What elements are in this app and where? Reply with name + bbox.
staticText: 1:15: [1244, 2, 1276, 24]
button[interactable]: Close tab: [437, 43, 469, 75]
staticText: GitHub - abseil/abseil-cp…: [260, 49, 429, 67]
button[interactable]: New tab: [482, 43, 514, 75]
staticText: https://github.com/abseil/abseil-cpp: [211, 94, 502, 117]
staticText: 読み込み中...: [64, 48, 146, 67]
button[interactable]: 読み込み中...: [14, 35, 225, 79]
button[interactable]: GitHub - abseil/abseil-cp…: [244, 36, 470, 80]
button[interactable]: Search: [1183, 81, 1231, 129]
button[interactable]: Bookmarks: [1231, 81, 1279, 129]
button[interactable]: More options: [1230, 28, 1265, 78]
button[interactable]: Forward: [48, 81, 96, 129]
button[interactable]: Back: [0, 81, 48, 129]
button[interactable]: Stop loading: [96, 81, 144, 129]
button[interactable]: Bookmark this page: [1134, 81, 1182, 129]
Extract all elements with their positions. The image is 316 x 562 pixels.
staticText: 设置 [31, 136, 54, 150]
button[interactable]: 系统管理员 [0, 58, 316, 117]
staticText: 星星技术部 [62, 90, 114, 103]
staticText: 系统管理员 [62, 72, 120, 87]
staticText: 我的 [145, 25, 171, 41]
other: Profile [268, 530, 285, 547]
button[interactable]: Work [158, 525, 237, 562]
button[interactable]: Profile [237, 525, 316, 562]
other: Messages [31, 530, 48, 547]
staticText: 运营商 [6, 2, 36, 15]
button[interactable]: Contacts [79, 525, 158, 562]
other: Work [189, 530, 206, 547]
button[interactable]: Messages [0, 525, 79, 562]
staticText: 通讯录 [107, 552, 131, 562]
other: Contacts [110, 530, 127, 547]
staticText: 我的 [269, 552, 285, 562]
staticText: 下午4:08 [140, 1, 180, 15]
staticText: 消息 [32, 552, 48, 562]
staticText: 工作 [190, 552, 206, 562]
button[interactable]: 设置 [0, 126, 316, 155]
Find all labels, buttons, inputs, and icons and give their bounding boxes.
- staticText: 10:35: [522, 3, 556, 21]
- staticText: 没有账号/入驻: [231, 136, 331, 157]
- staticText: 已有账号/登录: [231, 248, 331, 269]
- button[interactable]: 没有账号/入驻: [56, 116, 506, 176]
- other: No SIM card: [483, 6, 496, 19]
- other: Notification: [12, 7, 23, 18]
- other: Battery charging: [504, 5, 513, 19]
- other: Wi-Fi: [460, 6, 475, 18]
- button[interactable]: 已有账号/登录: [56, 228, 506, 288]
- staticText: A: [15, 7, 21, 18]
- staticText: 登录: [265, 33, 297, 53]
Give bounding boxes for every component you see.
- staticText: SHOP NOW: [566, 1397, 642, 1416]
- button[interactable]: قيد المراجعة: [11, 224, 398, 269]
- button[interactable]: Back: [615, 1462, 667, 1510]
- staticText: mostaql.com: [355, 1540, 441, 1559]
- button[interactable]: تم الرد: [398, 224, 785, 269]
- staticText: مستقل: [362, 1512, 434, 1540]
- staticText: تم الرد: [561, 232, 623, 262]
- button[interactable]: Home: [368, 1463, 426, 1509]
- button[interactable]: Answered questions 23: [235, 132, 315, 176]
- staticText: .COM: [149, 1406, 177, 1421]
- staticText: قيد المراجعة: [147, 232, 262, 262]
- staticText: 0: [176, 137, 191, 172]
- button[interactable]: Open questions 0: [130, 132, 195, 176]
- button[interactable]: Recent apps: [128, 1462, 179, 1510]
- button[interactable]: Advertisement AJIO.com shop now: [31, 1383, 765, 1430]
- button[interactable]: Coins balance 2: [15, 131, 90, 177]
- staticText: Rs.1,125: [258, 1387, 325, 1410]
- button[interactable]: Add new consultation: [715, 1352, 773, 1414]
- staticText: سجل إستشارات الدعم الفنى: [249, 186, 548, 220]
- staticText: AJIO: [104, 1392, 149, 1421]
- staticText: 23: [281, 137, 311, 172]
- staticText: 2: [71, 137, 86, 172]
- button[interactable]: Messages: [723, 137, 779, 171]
....................
[THE PROBLEM]
Your reply should hold all the entries, each repeated without a single change.

[RESULT]
What elements are in this app and where? Reply with name + bbox.
staticText: 1:15: [1244, 2, 1276, 24]
button[interactable]: Close tab: [437, 43, 469, 75]
staticText: GitHub - abseil/abseil-cp…: [260, 49, 429, 67]
button[interactable]: New tab: [482, 43, 514, 75]
staticText: https://github.com/abseil/abseil-cpp: [211, 94, 502, 117]
staticText: 読み込み中...: [64, 48, 146, 67]
button[interactable]: 読み込み中...: [14, 35, 225, 79]
button[interactable]: GitHub - abseil/abseil-cp…: [244, 36, 470, 80]
button[interactable]: Search: [1183, 81, 1231, 129]
button[interactable]: Bookmarks: [1231, 81, 1279, 129]
button[interactable]: More options: [1230, 28, 1265, 78]
button[interactable]: Forward: [48, 81, 96, 129]
button[interactable]: Back: [0, 81, 48, 129]
button[interactable]: Stop loading: [96, 81, 144, 129]
button[interactable]: Bookmark this page: [1134, 81, 1182, 129]
Extract all elements with their positions. The image is 316 x 562 pixels.
staticText: 设置 [31, 136, 54, 150]
button[interactable]: 系统管理员 [0, 58, 316, 117]
staticText: 星星技术部 [62, 90, 114, 103]
staticText: 系统管理员 [62, 72, 120, 87]
staticText: 我的 [145, 25, 171, 41]
other: Profile [268, 530, 285, 547]
button[interactable]: Work [158, 525, 237, 562]
button[interactable]: Profile [237, 525, 316, 562]
other: Messages [31, 530, 48, 547]
staticText: 运营商 [6, 2, 36, 15]
button[interactable]: Contacts [79, 525, 158, 562]
other: Work [189, 530, 206, 547]
button[interactable]: Messages [0, 525, 79, 562]
staticText: 通讯录 [107, 552, 131, 562]
other: Contacts [110, 530, 127, 547]
staticText: 我的 [269, 552, 285, 562]
staticText: 下午4:08 [140, 1, 180, 15]
staticText: 消息 [32, 552, 48, 562]
staticText: 工作 [190, 552, 206, 562]
button[interactable]: 设置 [0, 126, 316, 155]
Find all labels, buttons, inputs, and icons and give their bounding boxes.
- staticText: 10:35: [522, 3, 556, 21]
- staticText: 没有账号/入驻: [231, 136, 331, 157]
- staticText: 已有账号/登录: [231, 248, 331, 269]
- button[interactable]: 没有账号/入驻: [56, 116, 506, 176]
- other: No SIM card: [483, 6, 496, 19]
- other: Notification: [12, 7, 23, 18]
- other: Battery charging: [504, 5, 513, 19]
- other: Wi-Fi: [460, 6, 475, 18]
- button[interactable]: 已有账号/登录: [56, 228, 506, 288]
- staticText: A: [15, 7, 21, 18]
- staticText: 登录: [265, 33, 297, 53]
Give bounding boxes for every component you see.
- staticText: SHOP NOW: [566, 1397, 642, 1416]
- button[interactable]: قيد المراجعة: [11, 224, 398, 269]
- button[interactable]: Back: [615, 1462, 667, 1510]
- staticText: mostaql.com: [355, 1540, 441, 1559]
- button[interactable]: تم الرد: [398, 224, 785, 269]
- staticText: مستقل: [362, 1512, 434, 1540]
- staticText: تم الرد: [561, 232, 623, 262]
- button[interactable]: Home: [368, 1463, 426, 1509]
- button[interactable]: Answered questions 23: [235, 132, 315, 176]
- staticText: .COM: [149, 1406, 177, 1421]
- staticText: قيد المراجعة: [147, 232, 262, 262]
- staticText: 0: [176, 137, 191, 172]
- button[interactable]: Open questions 0: [130, 132, 195, 176]
- button[interactable]: Recent apps: [128, 1462, 179, 1510]
- button[interactable]: Advertisement AJIO.com shop now: [31, 1383, 765, 1430]
- button[interactable]: Coins balance 2: [15, 131, 90, 177]
- staticText: Rs.1,125: [258, 1387, 325, 1410]
- button[interactable]: Add new consultation: [715, 1352, 773, 1414]
- staticText: سجل إستشارات الدعم الفنى: [249, 186, 548, 220]
- staticText: AJIO: [104, 1392, 149, 1421]
- staticText: 23: [281, 137, 311, 172]
- staticText: 2: [71, 137, 86, 172]
- button[interactable]: Messages: [723, 137, 779, 171]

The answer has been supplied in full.